→ What to do:
When the line with "продължава да прилага засилени мерки за" is reached, include it and stop; before that, copy each line of the listing exactly from the first.

┄┄┄┄┄┄┄┄┄┄┄┄┄┄┄┄┄┄┄┄

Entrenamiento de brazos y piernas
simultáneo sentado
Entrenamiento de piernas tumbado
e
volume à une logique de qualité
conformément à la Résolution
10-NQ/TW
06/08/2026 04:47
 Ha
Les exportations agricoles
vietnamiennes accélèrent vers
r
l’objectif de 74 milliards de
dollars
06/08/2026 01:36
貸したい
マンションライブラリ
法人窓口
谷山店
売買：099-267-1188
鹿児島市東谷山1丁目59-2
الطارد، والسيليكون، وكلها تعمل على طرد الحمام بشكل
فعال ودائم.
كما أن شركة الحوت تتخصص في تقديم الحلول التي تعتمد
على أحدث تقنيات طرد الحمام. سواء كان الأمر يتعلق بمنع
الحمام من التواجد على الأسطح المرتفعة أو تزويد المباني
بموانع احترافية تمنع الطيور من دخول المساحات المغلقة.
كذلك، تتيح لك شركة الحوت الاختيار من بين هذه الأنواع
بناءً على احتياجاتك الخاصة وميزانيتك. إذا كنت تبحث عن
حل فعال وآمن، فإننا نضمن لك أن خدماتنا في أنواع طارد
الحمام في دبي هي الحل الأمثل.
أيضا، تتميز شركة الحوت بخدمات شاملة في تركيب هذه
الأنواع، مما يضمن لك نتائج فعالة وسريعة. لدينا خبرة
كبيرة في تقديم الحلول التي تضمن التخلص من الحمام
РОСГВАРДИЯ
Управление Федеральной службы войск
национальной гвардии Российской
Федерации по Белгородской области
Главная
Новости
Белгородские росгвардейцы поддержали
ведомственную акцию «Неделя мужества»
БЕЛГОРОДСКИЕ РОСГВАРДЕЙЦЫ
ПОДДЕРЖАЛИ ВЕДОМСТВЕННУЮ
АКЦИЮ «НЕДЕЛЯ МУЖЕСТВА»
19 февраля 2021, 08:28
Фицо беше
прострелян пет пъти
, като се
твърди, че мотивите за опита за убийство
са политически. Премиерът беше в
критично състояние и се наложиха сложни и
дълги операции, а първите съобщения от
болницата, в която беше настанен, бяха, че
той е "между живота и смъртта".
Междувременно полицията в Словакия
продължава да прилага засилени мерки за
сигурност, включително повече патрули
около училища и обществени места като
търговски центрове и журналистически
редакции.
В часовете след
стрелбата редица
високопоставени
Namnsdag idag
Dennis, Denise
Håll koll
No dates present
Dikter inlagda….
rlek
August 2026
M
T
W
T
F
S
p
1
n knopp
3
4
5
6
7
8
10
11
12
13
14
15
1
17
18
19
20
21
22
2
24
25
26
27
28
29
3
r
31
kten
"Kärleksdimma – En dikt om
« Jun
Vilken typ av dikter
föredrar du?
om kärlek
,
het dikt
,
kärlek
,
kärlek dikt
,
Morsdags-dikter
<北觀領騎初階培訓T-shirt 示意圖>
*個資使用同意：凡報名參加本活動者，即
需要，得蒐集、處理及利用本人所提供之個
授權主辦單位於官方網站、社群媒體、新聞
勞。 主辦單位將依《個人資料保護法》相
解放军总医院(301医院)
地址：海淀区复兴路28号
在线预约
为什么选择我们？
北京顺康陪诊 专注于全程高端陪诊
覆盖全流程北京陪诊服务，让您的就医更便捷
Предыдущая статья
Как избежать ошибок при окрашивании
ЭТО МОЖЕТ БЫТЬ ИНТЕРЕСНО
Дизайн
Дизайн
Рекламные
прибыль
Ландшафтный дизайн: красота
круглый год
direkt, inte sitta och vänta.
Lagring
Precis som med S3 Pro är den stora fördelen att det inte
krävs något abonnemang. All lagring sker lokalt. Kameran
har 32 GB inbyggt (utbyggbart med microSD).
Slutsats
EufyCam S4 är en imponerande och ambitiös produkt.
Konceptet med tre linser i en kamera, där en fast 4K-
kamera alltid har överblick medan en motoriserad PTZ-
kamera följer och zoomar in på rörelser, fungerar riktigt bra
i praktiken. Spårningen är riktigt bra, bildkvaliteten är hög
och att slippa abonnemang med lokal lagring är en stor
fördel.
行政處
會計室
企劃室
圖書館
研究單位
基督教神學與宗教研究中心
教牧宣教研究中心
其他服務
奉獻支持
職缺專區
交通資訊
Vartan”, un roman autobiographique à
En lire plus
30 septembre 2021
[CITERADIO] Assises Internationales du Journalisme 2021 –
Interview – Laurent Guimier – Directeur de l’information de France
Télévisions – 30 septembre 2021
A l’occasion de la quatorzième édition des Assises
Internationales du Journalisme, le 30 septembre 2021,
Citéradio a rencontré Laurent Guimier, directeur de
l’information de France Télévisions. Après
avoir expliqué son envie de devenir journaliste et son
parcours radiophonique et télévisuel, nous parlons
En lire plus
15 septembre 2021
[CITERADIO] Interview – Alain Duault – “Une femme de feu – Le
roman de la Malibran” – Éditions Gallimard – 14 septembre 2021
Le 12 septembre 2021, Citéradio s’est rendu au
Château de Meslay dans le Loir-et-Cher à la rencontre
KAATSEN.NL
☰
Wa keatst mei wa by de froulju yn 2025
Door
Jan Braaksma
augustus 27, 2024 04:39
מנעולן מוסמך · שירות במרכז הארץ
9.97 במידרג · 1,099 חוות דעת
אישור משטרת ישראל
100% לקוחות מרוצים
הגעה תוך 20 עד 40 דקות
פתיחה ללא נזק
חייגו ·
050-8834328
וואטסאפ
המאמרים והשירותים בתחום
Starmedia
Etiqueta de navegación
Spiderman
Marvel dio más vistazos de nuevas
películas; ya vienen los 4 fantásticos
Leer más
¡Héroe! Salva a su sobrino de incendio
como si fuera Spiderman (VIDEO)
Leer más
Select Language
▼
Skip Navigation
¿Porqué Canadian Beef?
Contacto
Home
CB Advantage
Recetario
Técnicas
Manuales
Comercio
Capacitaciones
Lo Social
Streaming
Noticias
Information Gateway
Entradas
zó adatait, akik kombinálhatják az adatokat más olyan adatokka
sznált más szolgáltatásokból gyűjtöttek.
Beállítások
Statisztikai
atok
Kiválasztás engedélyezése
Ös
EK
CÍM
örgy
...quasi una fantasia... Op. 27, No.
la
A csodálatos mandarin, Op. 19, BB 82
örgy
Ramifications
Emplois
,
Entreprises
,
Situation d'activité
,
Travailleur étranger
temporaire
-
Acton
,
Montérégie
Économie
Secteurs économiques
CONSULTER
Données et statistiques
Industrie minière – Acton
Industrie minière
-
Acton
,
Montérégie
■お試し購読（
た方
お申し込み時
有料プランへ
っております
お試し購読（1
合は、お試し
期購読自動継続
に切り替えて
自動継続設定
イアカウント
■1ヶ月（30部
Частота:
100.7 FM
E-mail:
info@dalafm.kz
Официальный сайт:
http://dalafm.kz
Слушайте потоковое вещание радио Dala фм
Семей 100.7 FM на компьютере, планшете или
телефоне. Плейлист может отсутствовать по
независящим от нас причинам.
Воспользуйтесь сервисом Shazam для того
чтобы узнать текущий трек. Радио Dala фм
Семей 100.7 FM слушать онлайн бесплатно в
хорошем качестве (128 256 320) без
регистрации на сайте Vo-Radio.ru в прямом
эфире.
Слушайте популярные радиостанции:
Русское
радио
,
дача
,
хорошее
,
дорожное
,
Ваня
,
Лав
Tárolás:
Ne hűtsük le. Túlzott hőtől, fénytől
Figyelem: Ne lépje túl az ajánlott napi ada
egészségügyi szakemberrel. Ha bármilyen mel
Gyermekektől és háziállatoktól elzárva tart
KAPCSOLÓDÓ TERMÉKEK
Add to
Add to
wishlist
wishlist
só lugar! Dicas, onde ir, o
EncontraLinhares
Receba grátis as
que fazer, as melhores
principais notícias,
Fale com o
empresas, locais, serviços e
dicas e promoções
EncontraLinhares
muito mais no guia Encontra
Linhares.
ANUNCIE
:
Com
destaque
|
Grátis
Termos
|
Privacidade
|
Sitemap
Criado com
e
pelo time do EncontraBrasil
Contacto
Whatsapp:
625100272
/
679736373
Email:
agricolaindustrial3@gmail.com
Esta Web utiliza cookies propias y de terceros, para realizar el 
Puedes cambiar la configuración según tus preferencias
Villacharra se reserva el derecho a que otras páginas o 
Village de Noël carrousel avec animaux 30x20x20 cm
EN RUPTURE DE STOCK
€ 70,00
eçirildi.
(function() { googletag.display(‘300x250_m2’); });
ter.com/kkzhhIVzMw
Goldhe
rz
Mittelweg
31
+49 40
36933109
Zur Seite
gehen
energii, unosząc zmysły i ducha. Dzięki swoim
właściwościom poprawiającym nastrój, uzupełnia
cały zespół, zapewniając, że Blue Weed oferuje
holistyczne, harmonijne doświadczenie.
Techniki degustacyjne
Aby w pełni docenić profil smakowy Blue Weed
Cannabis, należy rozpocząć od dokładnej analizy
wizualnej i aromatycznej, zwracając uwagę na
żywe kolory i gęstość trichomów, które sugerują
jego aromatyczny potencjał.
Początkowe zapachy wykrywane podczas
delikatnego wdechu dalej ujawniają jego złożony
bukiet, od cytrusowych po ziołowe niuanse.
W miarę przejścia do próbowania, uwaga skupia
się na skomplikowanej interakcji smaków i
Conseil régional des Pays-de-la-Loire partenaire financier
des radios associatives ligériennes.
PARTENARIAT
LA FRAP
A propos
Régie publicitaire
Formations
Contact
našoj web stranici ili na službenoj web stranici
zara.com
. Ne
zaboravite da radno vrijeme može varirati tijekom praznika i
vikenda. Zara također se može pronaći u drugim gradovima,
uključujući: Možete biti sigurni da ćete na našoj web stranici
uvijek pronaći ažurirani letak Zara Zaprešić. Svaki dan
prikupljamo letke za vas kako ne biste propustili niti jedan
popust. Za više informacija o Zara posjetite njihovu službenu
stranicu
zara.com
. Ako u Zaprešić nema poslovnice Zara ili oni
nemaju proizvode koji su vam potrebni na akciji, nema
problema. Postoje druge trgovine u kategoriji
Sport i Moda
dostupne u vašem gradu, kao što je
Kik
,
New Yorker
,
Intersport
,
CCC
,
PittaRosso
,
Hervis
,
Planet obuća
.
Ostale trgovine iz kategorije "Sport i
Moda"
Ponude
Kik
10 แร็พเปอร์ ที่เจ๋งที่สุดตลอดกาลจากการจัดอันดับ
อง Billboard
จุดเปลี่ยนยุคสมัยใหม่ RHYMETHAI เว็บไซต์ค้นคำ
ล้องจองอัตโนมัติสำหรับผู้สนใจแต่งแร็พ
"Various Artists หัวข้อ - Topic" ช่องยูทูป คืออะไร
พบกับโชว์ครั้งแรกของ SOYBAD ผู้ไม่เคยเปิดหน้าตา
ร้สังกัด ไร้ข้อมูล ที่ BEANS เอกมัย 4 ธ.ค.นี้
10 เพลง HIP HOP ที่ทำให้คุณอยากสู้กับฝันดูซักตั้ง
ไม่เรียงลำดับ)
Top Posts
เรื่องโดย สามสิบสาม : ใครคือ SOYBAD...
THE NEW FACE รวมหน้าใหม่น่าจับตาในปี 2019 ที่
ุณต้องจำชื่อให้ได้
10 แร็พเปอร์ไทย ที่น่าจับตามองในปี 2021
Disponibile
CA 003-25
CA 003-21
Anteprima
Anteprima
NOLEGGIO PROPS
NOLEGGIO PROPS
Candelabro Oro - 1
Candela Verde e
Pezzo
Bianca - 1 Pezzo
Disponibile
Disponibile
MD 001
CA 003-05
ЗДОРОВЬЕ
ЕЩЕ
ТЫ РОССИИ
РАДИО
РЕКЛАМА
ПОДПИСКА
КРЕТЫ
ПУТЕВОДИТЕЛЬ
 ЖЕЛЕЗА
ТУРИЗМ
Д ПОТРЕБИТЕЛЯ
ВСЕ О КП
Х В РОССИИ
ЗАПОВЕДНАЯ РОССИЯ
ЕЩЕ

┄┄┄┄┄┄┄┄┄┄┄┄┄┄┄┄┄┄┄┄

→ Response area:
Entrenamiento de brazos y piernas
simultáneo sentado
Entrenamiento de piernas tumbado
e
volume à une logique de qualité
conformément à la Résolution
10-NQ/TW
06/08/2026 04:47
 Ha
Les exportations agricoles
vietnamiennes accélèrent vers
r
l’objectif de 74 milliards de
dollars
06/08/2026 01:36
貸したい
マンションライブラリ
法人窓口
谷山店
売買：099-267-1188
鹿児島市東谷山1丁目59-2
الطارد، والسيليكون، وكلها تعمل على طرد الحمام بشكل
فعال ودائم.
كما أن شركة الحوت تتخصص في تقديم الحلول التي تعتمد
على أحدث تقنيات طرد الحمام. سواء كان الأمر يتعلق بمنع
الحمام من التواجد على الأسطح المرتفعة أو تزويد المباني
بموانع احترافية تمنع الطيور من دخول المساحات المغلقة.
كذلك، تتيح لك شركة الحوت الاختيار من بين هذه الأنواع
بناءً على احتياجاتك الخاصة وميزانيتك. إذا كنت تبحث عن
حل فعال وآمن، فإننا نضمن لك أن خدماتنا في أنواع طارد
الحمام في دبي هي الحل الأمثل.
أيضا، تتميز شركة الحوت بخدمات شاملة في تركيب هذه
الأنواع، مما يضمن لك نتائج فعالة وسريعة. لدينا خبرة
كبيرة في تقديم الحلول التي تضمن التخلص من الحمام
РОСГВАРДИЯ
Управление Федеральной службы войск
национальной гвардии Российской
Федерации по Белгородской области
Главная
Новости
Белгородские росгвардейцы поддержали
ведомственную акцию «Неделя мужества»
БЕЛГОРОДСКИЕ РОСГВАРДЕЙЦЫ
ПОДДЕРЖАЛИ ВЕДОМСТВЕННУЮ
АКЦИЮ «НЕДЕЛЯ МУЖЕСТВА»
19 февраля 2021, 08:28
Фицо беше
прострелян пет пъти
, като се
твърди, че мотивите за опита за убийство
са политически. Премиерът беше в
критично състояние и се наложиха сложни и
дълги операции, а първите съобщения от
болницата, в която беше настанен, бяха, че
той е "между живота и смъртта".
Междувременно полицията в Словакия
продължава да прилага засилени мерки за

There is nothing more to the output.